General guidelines for efficient queries
Follow these basic guidelines for optimum query performance:
- Run sampled queries whenever possible for optimum performance. Unsampled queries always take longer than sampled queries due to the amount of data that must be scanned.
- Use the minimum number of measures. The more measures there are in a query, the slower the query performance.
- Use the minimum number of filters possible. The more filters there are in a query the longer it takes, due to the number of computations that must be performed.
- Keep the number of referenced columns to a minimum. The more columns that are referenced, the slower the query will be due to the amount of data that must be scanned.
- Keep query date ranges to a minimum. The longer the query date ranges are the slower the query will be, due to the amount of data that must be scanned.
- If you use a group by, in general you can expect slower results. If you use multiple group bys, query performance will be even slower due to the added results that must be returned.
- Use a minimum number of named expressions, metrics, cohorts, and funnels in queries for optimum performance. Each of these objects requires individual computations, so the more you use in a query the slower the response time will be.
- Named expressions require more computations than simple filters, and therefore are slower to return results.
- Over use of cohorts and metrics slows query performance, due to the computations they require. Sometimes a simple filter is all that's needed.
- A text contains filter takes up more resources—resulting in a slower response time—than a is one of or is not one of filter.
- In most cases, to improve performance when using a funnel, click Reset funnel if event matches Step 1 to ensure the funnel is cacheable.
- Table View queries are more efficient than time view queries, because a Time View query requires computations for every point on the graph and a Table View query only requires one computation.
- Queries involving sets contain more data and therefore will have a slower response time than queries that don't contain sets.
- The more data you have, the slower your query response will be due to the amount of data that must be scanned.
Cluster performance cluster tips
Use the following basic guidelines for optimum performance when running queries:
- Delete dashboards that are not being used, so resources are not used to update them.
- Moderate the number of external API queries that are running while UI queries are running. The more external API queries that are running, the slower the UI queries will be.
- Delete unused columns in your data to enhance performance.
- If you run queries during a high import volume, your query response will be slower due to the resources being consumed on the data and string tiers.
Simpler is usually faster
In most cases when building queries, the simpler the construction the more efficient the query, due to fewer necessary computations. This is especially true when query cohorts and metrics contain filters.
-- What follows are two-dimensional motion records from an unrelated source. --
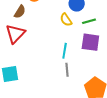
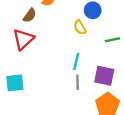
green line: (89, 21) -> (112, 40), moved
purple square: (90, 42) -> (104, 76), moved

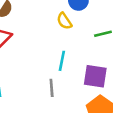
gray line: (78, 82) -> (52, 88), moved

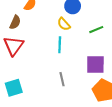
cyan line: (62, 61) -> (60, 45), moved

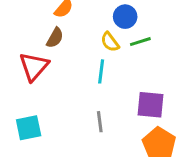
brown semicircle: (15, 22) -> (55, 38), moved
green line: (96, 30) -> (140, 42), moved

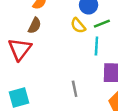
cyan line: (101, 71) -> (96, 46), moved

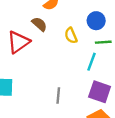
brown semicircle: (35, 25) -> (39, 24), turned -91
yellow semicircle: (78, 26) -> (71, 35), moved

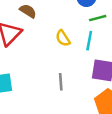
yellow semicircle: (71, 35) -> (63, 38), moved

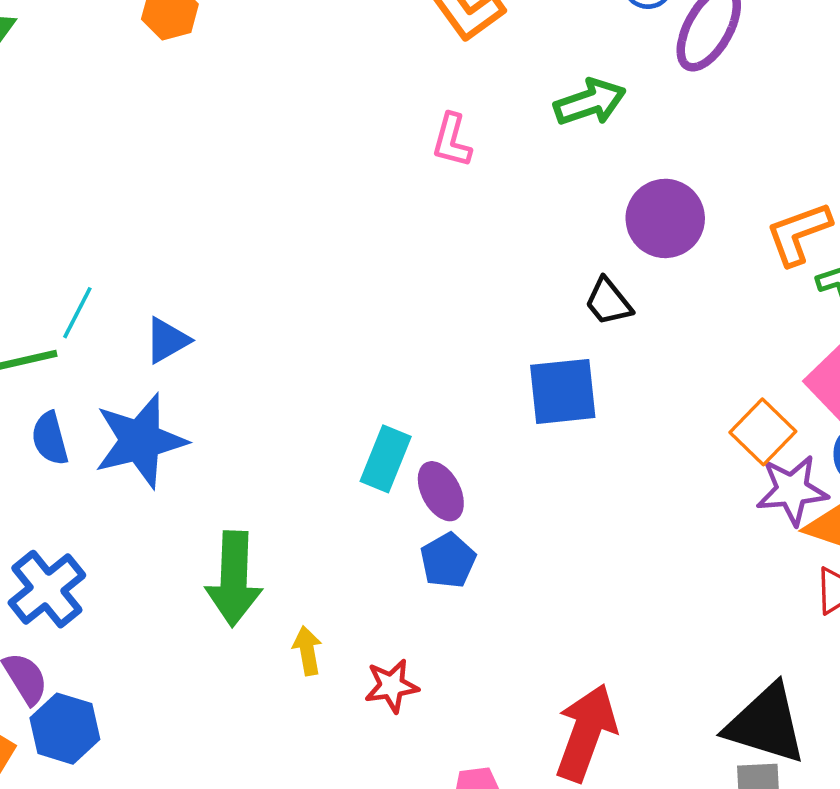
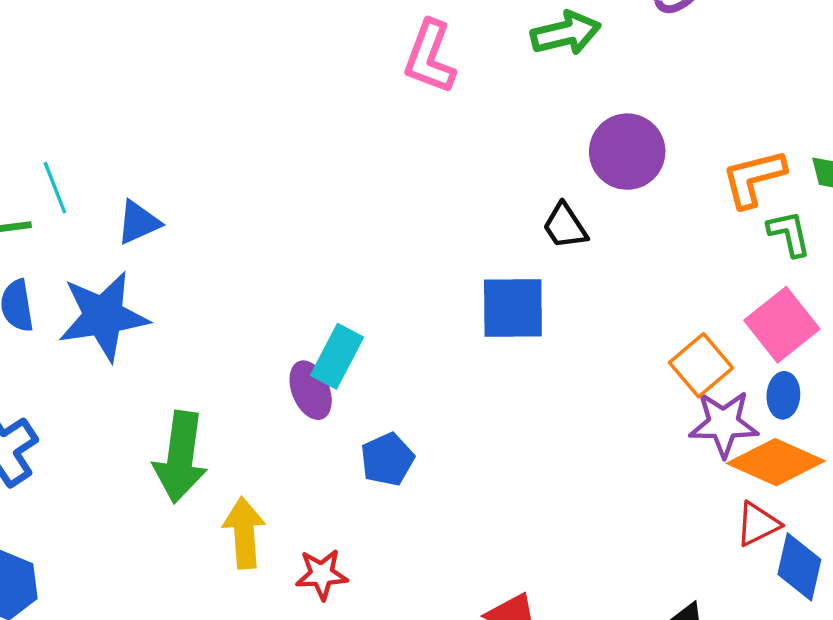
pink L-shape: (452, 140) -> (430, 57), size x1.4
cyan line: (77, 313) -> (55, 188), turned -54
purple ellipse: (441, 491) -> (311, 390), moved
yellow arrow: (307, 651) -> (244, 533), size x1.5

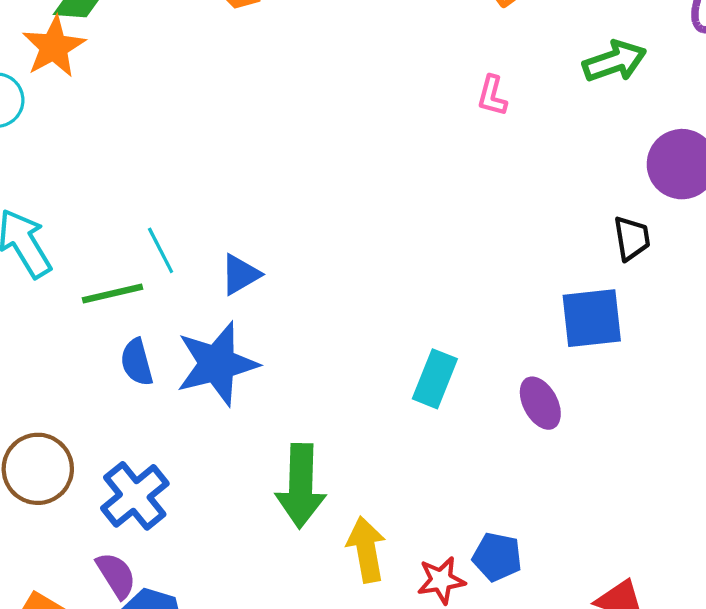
pink L-shape: (430, 57) -> (492, 96), size x0.6
black trapezoid: (565, 226) -> (632, 238), turned -150
purple ellipse: (311, 390) -> (540, 403), moved
blue pentagon: (387, 459) -> (497, 557), moved, turned -30

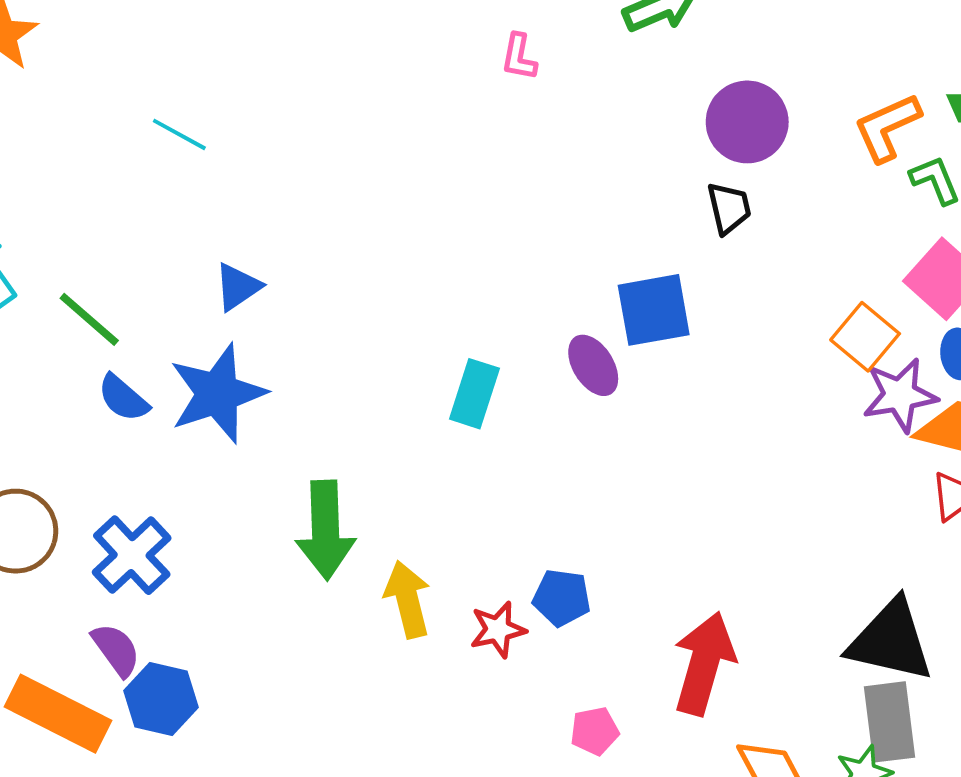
black trapezoid: (632, 238) -> (729, 208), moved
cyan line: (161, 250) -> (179, 134), moved, turned -30
green line: (112, 294) -> (89, 319), turned 58
blue semicircle: (137, 362) -> (123, 398), turned -30
purple ellipse: (540, 403) -> (593, 365), moved

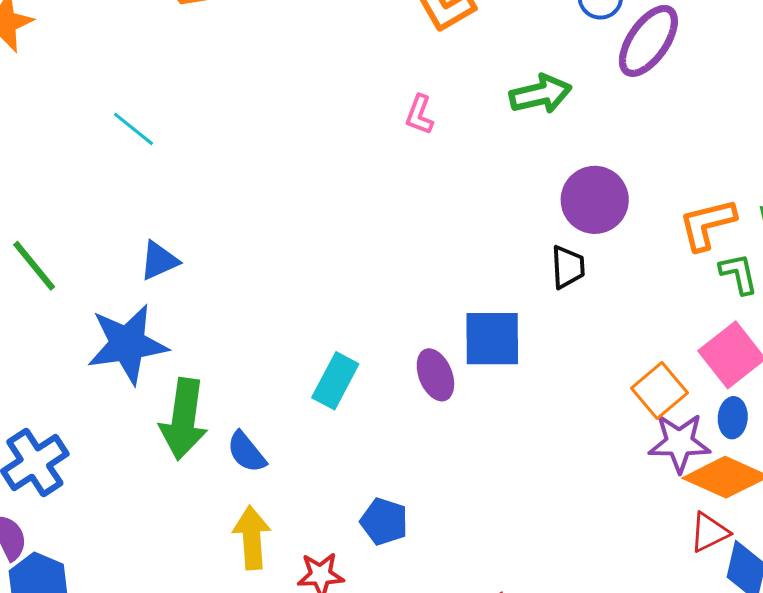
blue semicircle: (123, 398) -> (246, 452), moved
green arrow: (326, 530) -> (184, 419), moved
blue pentagon: (562, 598) -> (384, 522), moved

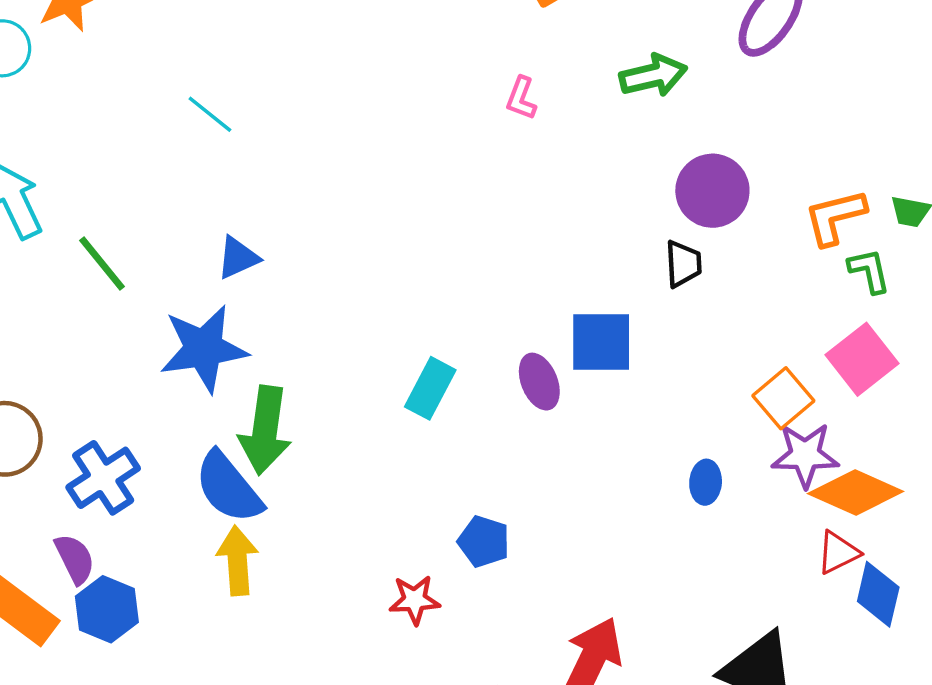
blue ellipse: (733, 418) -> (706, 482), moved
blue semicircle: (246, 452) -> (229, 487), moved, size x1.6
yellow arrow: (252, 538) -> (237, 561), moved

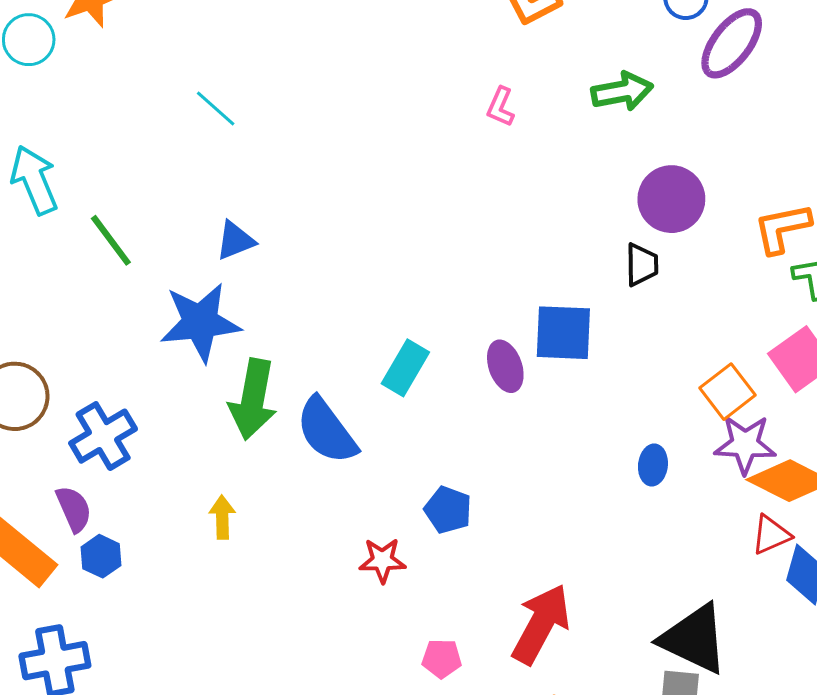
blue semicircle: (229, 487) -> (327, 431), moved
yellow arrow: (237, 561) -> (222, 517), size x0.7
blue hexagon: (107, 609) -> (101, 556), size x0.7

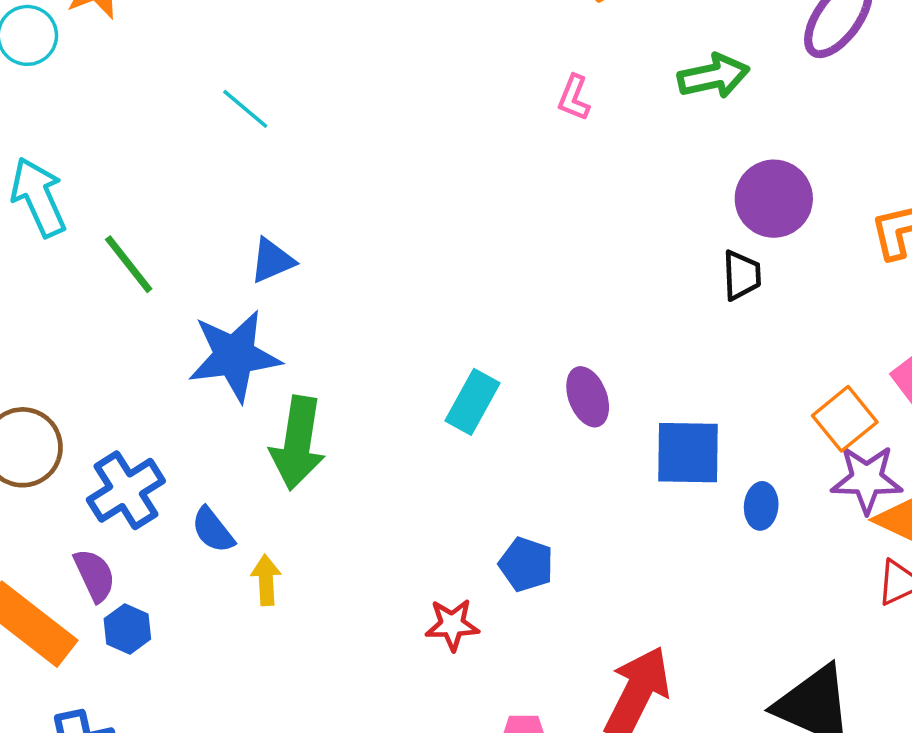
blue square: (563, 333) -> (688, 453), moved
blue semicircle: (327, 431) -> (213, 530), moved, size x0.6

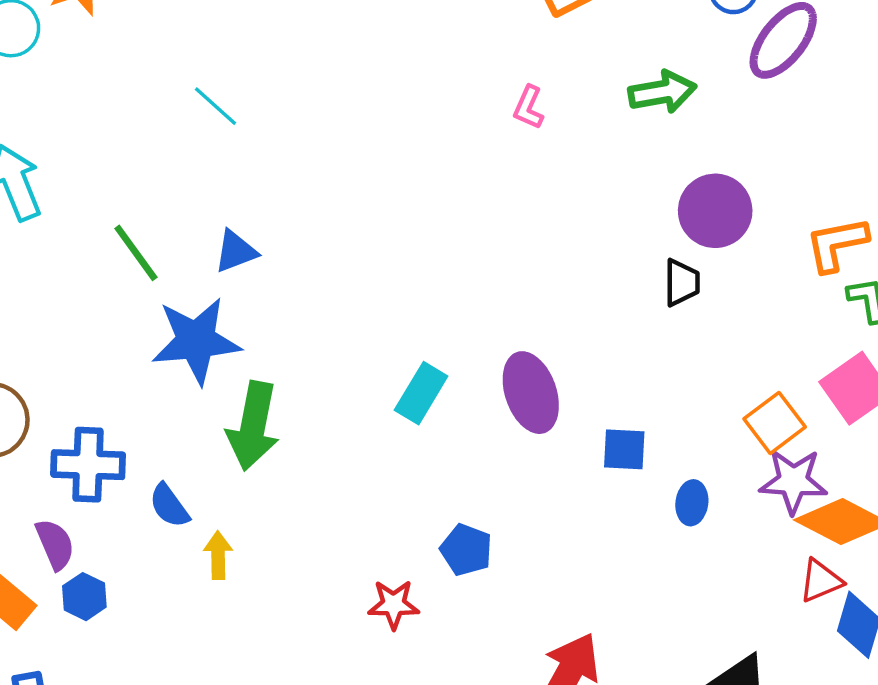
green line: (129, 264) -> (136, 253), moved
purple ellipse: (588, 397) -> (531, 393), size x1.4
blue square: (688, 453) -> (624, 449), size x0.7
blue cross: (126, 490) -> (88, 465), turned 32

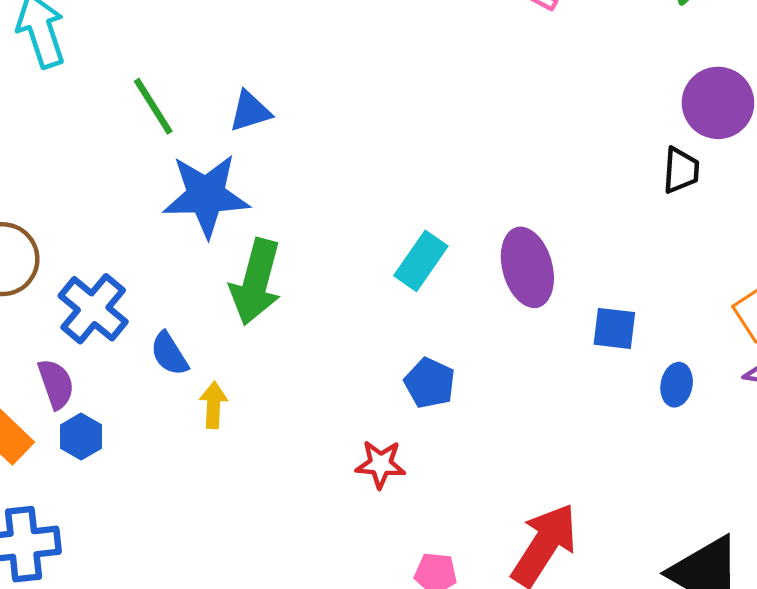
blue cross: (88, 465) -> (93, 309), turned 34
blue pentagon: (466, 550) -> (430, 383), moved

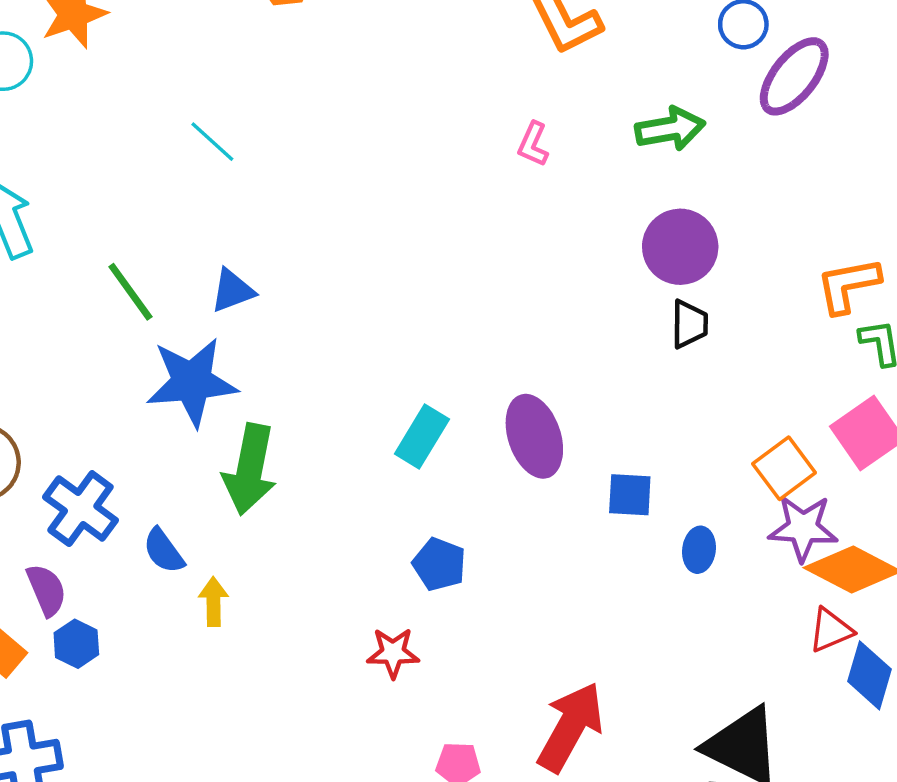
purple circle: (718, 103) -> (680, 247), moved

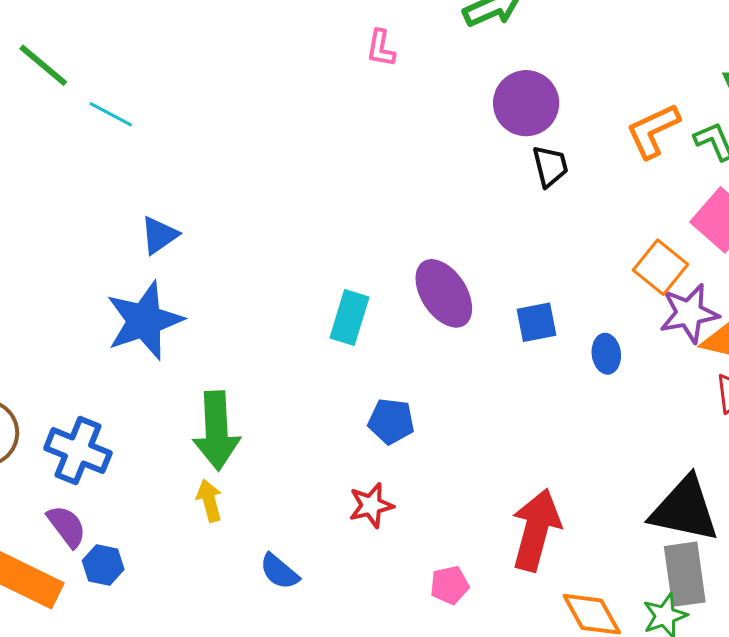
orange L-shape: (848, 285) -> (653, 131), moved
green line: (130, 292) -> (43, 65), moved
green arrow: (250, 469) -> (217, 431), moved
blue semicircle: (164, 551) -> (279, 572), moved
The computations required for cohorts and metrics slow query response time, and are often used when a simple filter would suffice.
- In this example, we have a metric shoe_purchases_per_user.
- Now we want to view the median shoe_purchases_per_user for all active users in the time period.
- Next, we want to view this median calculation, but only for the groups of users that also had at least one accessories purchase, and decide to use an existing cohort or metric to filter to this group of users.
This produces the correct results, but not as quickly as we would've liked.
- We realize that since we are filtering on a per-actor metric, we can use a simple filter to produce the same result with a much quicker response time. The simple filter is more efficient here, because the additional scan to calculate the users in the cohort is not required.